Bacterial Dysbiosis in IgG4-RD

IgG4-RD 中的细菌生态失调

• 批准号: 8732925
• 负责人: Ramnik J Xavier
• 金额: $ 10.85万
• 依托单位: MASSACHUSETTS GENERAL HOSPITAL
• 依托单位国家: 美国
• 财政年份: 2014
• 资助国家: 美国
• 起止时间: 2014-05-01 至 2019-04-30
• 项目状态: 已结题
• 来源: https://reporter.nih.gov/project-details/8732925
• 关键词: Affect; Aftercare; Autoimmune Diseases; Autoimmune Process; Autoimmunity; CD4 Positive T Lymphocytes; Cells; Characteristics; Cicatrix; Clinical; Communities; Crohn' s disease; DNA; Development; Disease; Generations; Genes; Genetic; Genotype; Helper-Inducer T-Lymphocyte; Human; IgG4; Immune; Individual; Inflammatory; Inflammatory Bowel Diseases; Interferon Type II; Intestines; Knowledge; Link; Longitudinal Studies; Microbe; Monitor; Oral; Oral cavity; Organ; Pathogenesis; Pathway interactions; Patients; Phenotype; Population; Process; RNA; Role; Salivary Gland Diseases; Salivary Glands; Shapes; Site; Subgroup; T-Lymphocyte; T-Lymphocyte Subsets; Therapeutic Intervention; Tissue Extracts; Tissue Sample; Tissues; Whole-Genome Shotgun Sequencing; base; cohort; cytokine; disorder subtype; experience; metabolomics; metagenome; microbial; microbial community; microbiome; mycobacterial; next generation sequencing; oral microbiome; pathogen; research study

In this project we seek to understand how alterations in the oral and gut microbial flora might contribute to the pathogenesis of lgG4-related disease. Recent studies on this disease and the dominance of clonal interferon gamma expressing helper T cells suggests broad similarities to Crohn's disease as well as to mycobacterial diseases, disorders in which the role of microbes in not in question. The presence of a unique polarized T cell population also suggests the potential involvement of specific intestinal microbial species or communities in the disease process. There is a strong case to be made therefore to look at the microbiome in lgG4-related disease. There are three aspects to these studies. In one aspect we will directly examine tissue samples from diseased organs for the presence of microbial components using Next Generation Sequencing approaches. We will also look at the oral microbial flora comparing patients with salivary gland and palatal disease with those in which these organs are not involved and also segregate patients based on clinical and immunological characteristics and genetic differences. We will also examine the intestinal microbial flora in subjects with different clinical, immunological and genetically distinct disease subtypes for distinct bacterial community memberships to see whether community memberships contribute to disease or are potentially altered by the disease process. We will monitor changes in community memberships after treatment to attempt to answer this issue. Finally we will ask if defined subgroups of subjects with lgG4-RD have differences in terms of the metagenome or the metatranscriptome.

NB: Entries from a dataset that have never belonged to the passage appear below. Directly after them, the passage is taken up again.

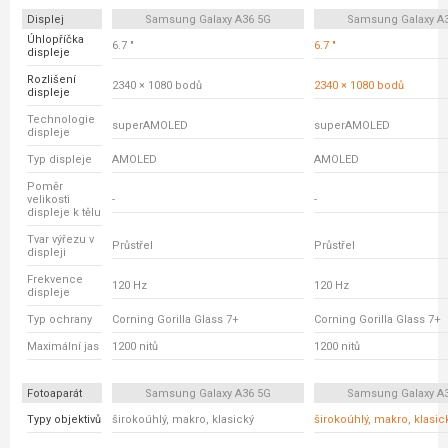
Displej
Samsung Galaxy A36 5G
Samsung Galaxy A
Úhlopříčka
6.7 "
6.7 "
displeje
Rozlišení
2340 × 1080 bodů
2340 × 1080 bodů
displeje
Technologie
superAMOLED
superAMOLED
displeje
Typ displeje
AMOLED
AMOLED
Poměr
velikosti
-
-
displeje k tělu
Tvar výřezu v
Průstřel
Průstřel
displeji
Frekvence
120 Hz
120 Hz
displeje
Typ ochrany
Corning Gorilla Glass 7+
Corning Gorilla Glass 7+
Maximální jas
1200 nitů
1200 nitů
Fotoaparát
Samsung Galaxy A36 5G
Samsung Galaxy A
Typy objektivů
širokoúhlý, makro, klasický
širokoúhlý, makro, klasic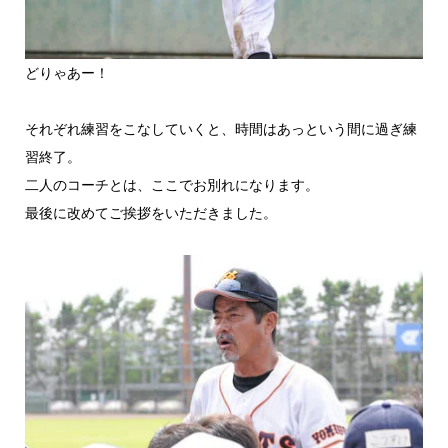
どりゃあー！
それぞれ練習をこなしていくと、時間はあっという間に過ぎ練
習終了。
二人のコーチとは、ここでお別れになります。
最後に改めてご挨拶をいただきました。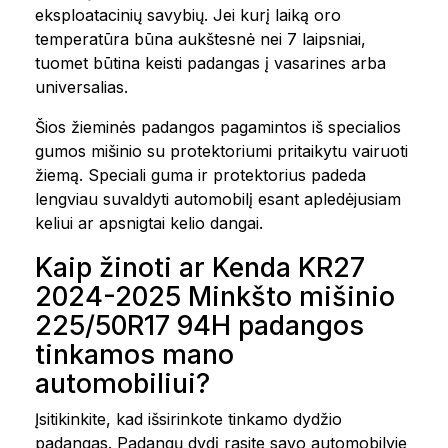
eksploatacinių savybių. Jei kurį laiką oro
temperatūra būna aukštesnė nei 7 laipsniai,
tuomet būtina keisti padangas į vasarines arba
universalias.
Šios žieminės padangos pagamintos iš specialios
gumos mišinio su protektoriumi pritaikytu vairuoti
žiemą. Speciali guma ir protektorius padeda
lengviau suvaldyti automobilį esant apledėjusiam
keliui ar apsnigtai kelio dangai.
Kaip žinoti ar Kenda KR27
2024-2025 Minkšto mišinio
225/50R17 94H padangos
tinkamos mano
automobiliui?
Įsitikinkite, kad išsirinkote tinkamo dydžio
padangas. Padangų dydį rasite savo automobilyje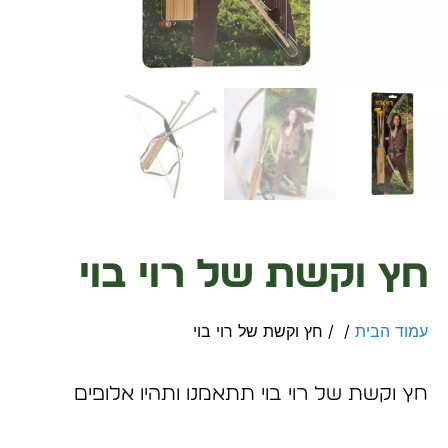
חץ וקשת של רוי בוי
עמוד הבית
/
/ חץ וקשת של רוי בוי
חץ וקשת של רוי בוי תתאמנו ותהיו אלופים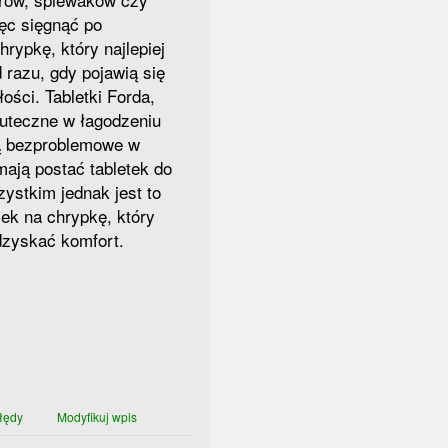
ięc sięgnąć po
hrypkę, który najlepiej
 razu, gdy pojawią się
ości. Tabletki Forda,
kuteczne w łagodzeniu
są bezproblemowe w
ają postać tabletek do
ystkim jednak jest to
ek na chrypkę, który
zyskać komfort.
łędy
Modyfikuj wpis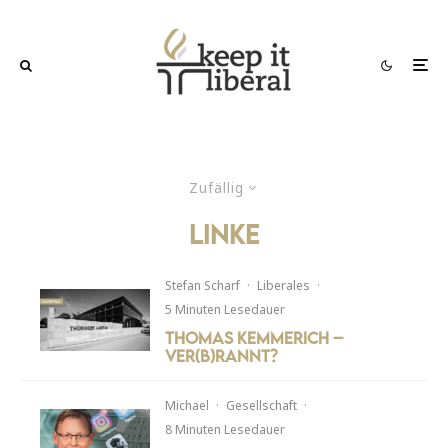
Zufällig
Linke
Stefan Scharf
·
Liberales
·
5 Minuten Lesedauer
Thomas Kemmerich –
Ver(b)rannt?
Michael
·
Gesellschaft
·
8 Minuten Lesedauer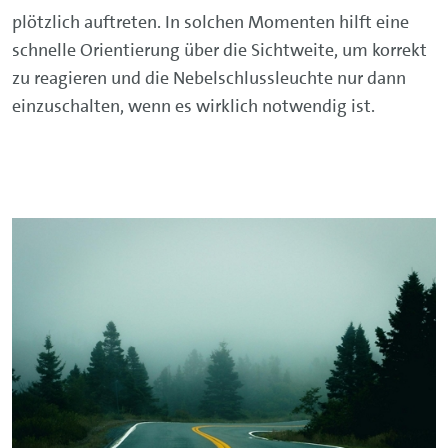
plötzlich auftreten. In solchen Momenten hilft eine
schnelle Orientierung über die Sichtweite, um korrekt
zu reagieren und die Nebelschlussleuchte nur dann
einzuschalten, wenn es wirklich notwendig ist.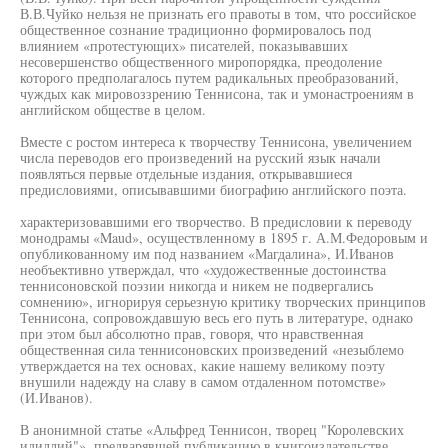
В.В.Чуйко нельзя не признать его правоты в том, что российское
общественное сознание традиционно формировалось под
влиянием «протестующих» писателей, показывавших
несовершенство общественного миропорядка, преодоление
которого предполагалось путем радикальных преобразований,
чуждых как мировоззрению Теннисона, так и умонастроениям в
английском обществе в целом.
Вместе с ростом интереса к творчеству Теннисона, увеличением
числа переводов его произведений на русский язык начали
появляться первые отдельные издания, открывавшиеся
предисловиями, описывавшими биографию английского поэта.
характеризовавшими его творчество. В предисловии к переводу
монодрамы «Maud», осуществленному в 1895 г. А.М.Федоровым и
опубликованному им под названием «Магдалина», И.Иванов
необъективно утверждал, что «художественные достоинства
теннисоновской поэзии никогда и никем не подвергались
сомнению», игнорируя серьезную критику творческих принципов
Теннисона, сопровождавшую весь его путь в литературе, однако
при этом был абсолютно прав, говоря, что нравственная
общественная сила теннисоновских произведений «незыблемо
утверждается на тех основах, какие нашему великому поэту
внушили надежду на славу в самом отдаленном потомстве»
(И.Иванов).
В анонимной статье «Альфред Теннисон, творец "Королевских
идиллий"», предварявшей публикацию в книгоиздательстве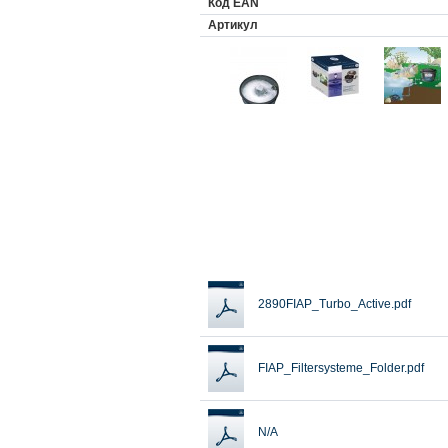
Код EAN
Aртикул
2890FIAP_Turbo_Active.pdf
FIAP_Filtersysteme_Folder.pdf
N/A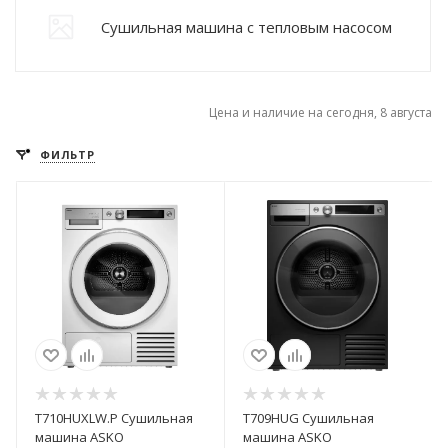
Сушильная машина с тепловым насосом
Цена и наличие на сегодня, 8 августа
ФИЛЬТР
T710HUXLW.P Сушильная
T709HUG Сушильная
машина ASKO
машина ASKO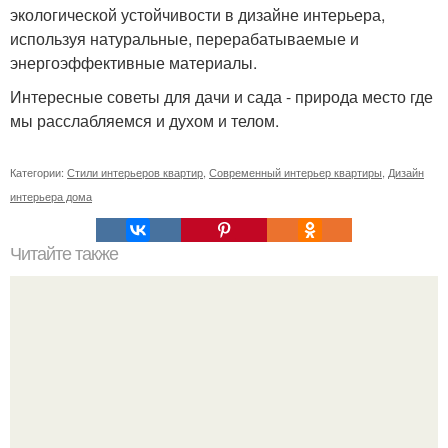
экологической устойчивости в дизайне интерьера,
используя натуральные, перерабатываемые и
энергоэффективные материалы.
Интересные советы для дачи и сада - природа место где
мы расслабляемся и духом и телом.
Категории:
Стили интерьеров квартир
,
Современный интерьер квартиры
,
Дизайн
интерьера дома
Читайте также
Цветы на холодильнике можно или нет. Можно ли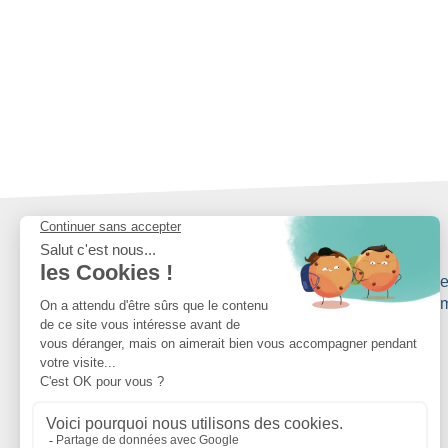
20 ANS
d’expertise pour vous accompagner, du
d’obj
diagnostic à la mise en œuvre de
votre solution
co
En savoir plus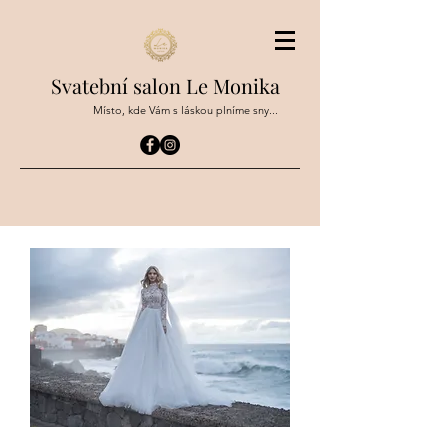
Svatební salon Le Monika
Místo, kde Vám s láskou plníme sny...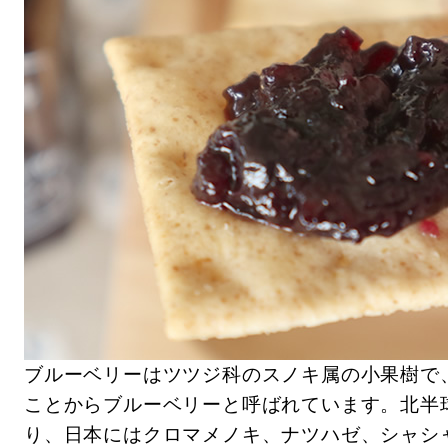
ブルーベリーはツツジ科のスノキ属の小果樹で
ことからブルーベリーと呼ばれています。北半
り、日本にはクロマメノキ、ナツハゼ、シャシ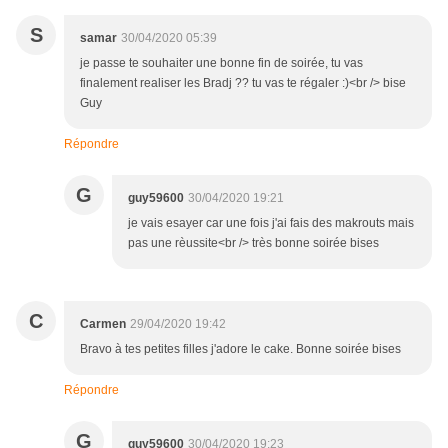
S
samar
30/04/2020 05:39
je passe te souhaiter une bonne fin de soirée, tu vas
finalement realiser les Bradj ?? tu vas te régaler :)<br /> bise
Guy
Répondre
G
guy59600
30/04/2020 19:21
je vais esayer car une fois j'ai fais des makrouts mais
pas une rèussite<br /> très bonne soirée bises
C
Carmen
29/04/2020 19:42
Bravo à tes petites filles j'adore le cake. Bonne soirée bises
Répondre
G
guy59600
30/04/2020 19:23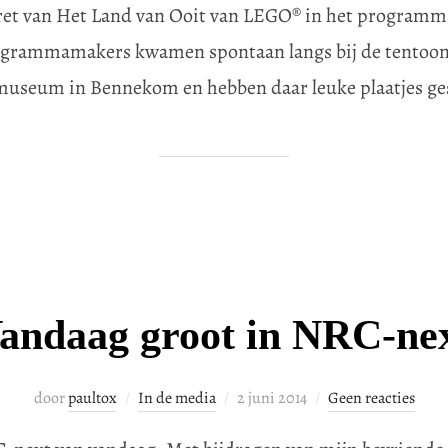
ret van Het Land van Ooit van LEGO® in het programma
grammamakers kwamen spontaan langs bij de tentoonst
museum in Bennekom en hebben daar leuke plaatjes ge
andaag groot in NRC-ne
Geplaatst
door
paultox
In de media
2 juni 2014
Geen reacties
op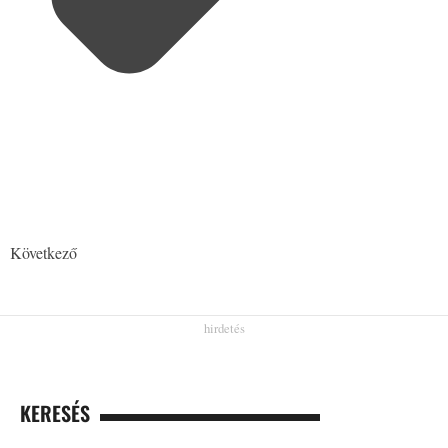
Következő
KERESÉS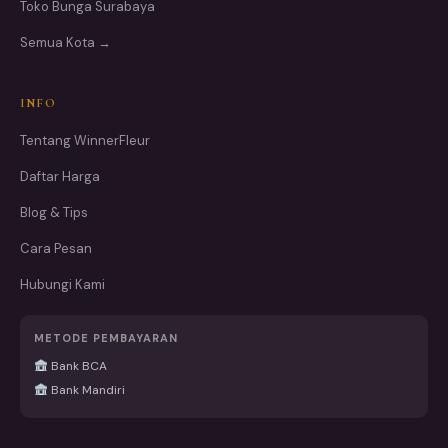
Toko Bunga Surabaya
Semua Kota →
INFO
Tentang WinnerFleur
Daftar Harga
Blog & Tips
Cara Pesan
Hubungi Kami
METODE PEMBAYARAN
Bank BCA
Bank Mandiri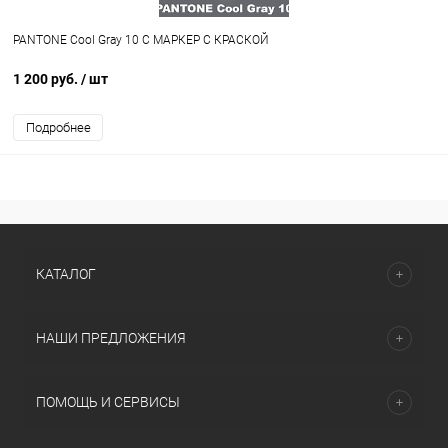
PANTONE Cool Gray 10 C МАРКЕР С КРАСКОЙ
1 200 руб.
/ шт
Подробнее
КАТАЛОГ
НАШИ ПРЕДЛОЖЕНИЯ
ПОМОЩЬ И СЕРВИСЫ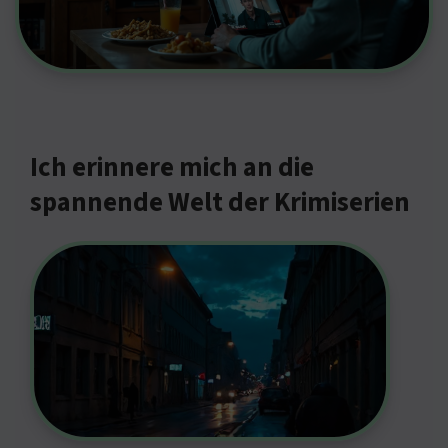
Ich erinnere mich an die
spannende Welt der Krimiserien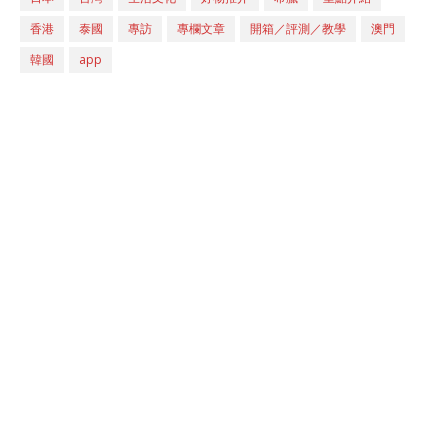
香港
泰國
專訪
專欄文章
開箱／評測／教學
澳門
韓國
app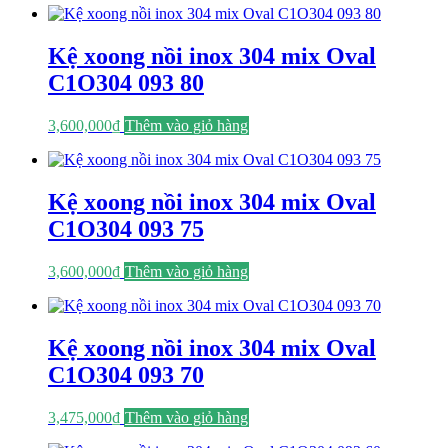
Kệ xoong nồi inox 304 mix Oval
C1O304 093 80
3,600,000
₫
Thêm vào giỏ hàng
Kệ xoong nồi inox 304 mix Oval
C1O304 093 75
3,600,000
₫
Thêm vào giỏ hàng
Kệ xoong nồi inox 304 mix Oval
C1O304 093 70
3,475,000
₫
Thêm vào giỏ hàng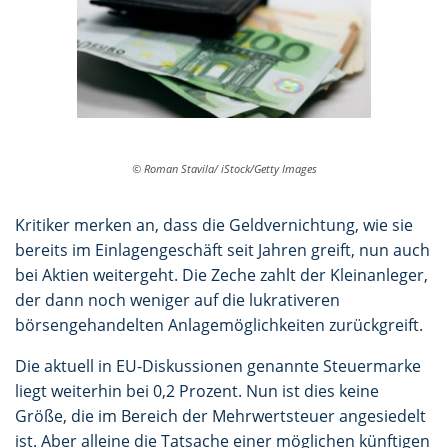
© Roman Stavila/ iStock/Getty Images
Kritiker merken an, dass die Geldvernichtung, wie sie
bereits im Einlagengeschäft seit Jahren greift, nun auch
bei Aktien weitergeht. Die Zeche zahlt der Kleinanleger,
der dann noch weniger auf die lukrativeren
börsengehandelten Anlagemöglichkeiten zurückgreift.
Die aktuell in EU-Diskussionen genannte Steuermarke
liegt weiterhin bei 0,2 Prozent. Nun ist dies keine
Größe, die im Bereich der Mehrwertsteuer angesiedelt
ist. Aber alleine die Tatsache einer möglichen künftigen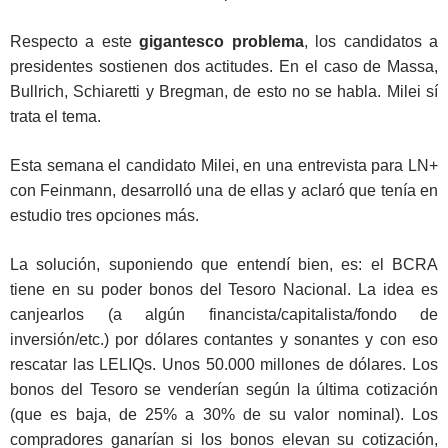
Respecto a este
gigantesco problema
, los candidatos a
presidentes sostienen dos actitudes. En el caso de Massa,
Bullrich, Schiaretti y Bregman, de esto no se habla. Milei sí
trata el tema.
Esta semana el candidato Milei, en una entrevista para LN+
con Feinmann, desarrolló una de ellas y aclaró que tenía en
estudio tres opciones más.
La solución, suponiendo que entendí bien, es: el BCRA
tiene en su poder bonos del Tesoro Nacional. La idea es
canjearlos (a algún financista/capitalista/fondo de
inversión/etc.) por dólares contantes y sonantes y con eso
rescatar las LELIQs. Unos 50.000 millones de dólares. Los
bonos del Tesoro se venderían según la última cotización
(que es baja, de 25% a 30% de su valor nominal). Los
compradores ganarían si los bonos elevan su cotización,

在这个项目中，我们试图了解口腔和肠道微生物菌群的改变如何有助于 IgG4相关疾病的发病机制。关于这种疾病和克隆优势的最新研究 表达干扰素 γ 的辅助 T 细胞表明与克罗恩病以及 分枝杆菌疾病、微生物在其中的作用毫无疑问。独特的存在 极化 T 细胞群还表明特定肠道微生物物种或 疾病过程中的社区。因此，有充分的理由来研究微生物组 IgG4 相关疾病。 这些研究包括三个方面。一方面，我们将直接检查来自 使用下一代测序方法检测患病器官中微生物成分的存在。 我们还将研究口腔微生物菌群，将唾液腺和腭疾病患者与患有唾液腺和腭疾病的患者进行比较 那些不涉及这些器官的患者，也根据临床和临床情况对患者进行隔离 免疫学特征和遗传差异。 我们还将检查具有不同临床、免疫学和临床特征的受试者的肠道微生物菌群。 不同细菌群落成员的遗传上不同的疾病亚型，看看是否 社区成员资格会导致疾病或可能因疾病过程而改变。我们将 监测治疗后社区成员的变化，试图回答这个问题。 最后，我们将询问 lgG4-RD 受试者的定义亚组在以下方面是否存在差异： 宏基因组或宏转录组。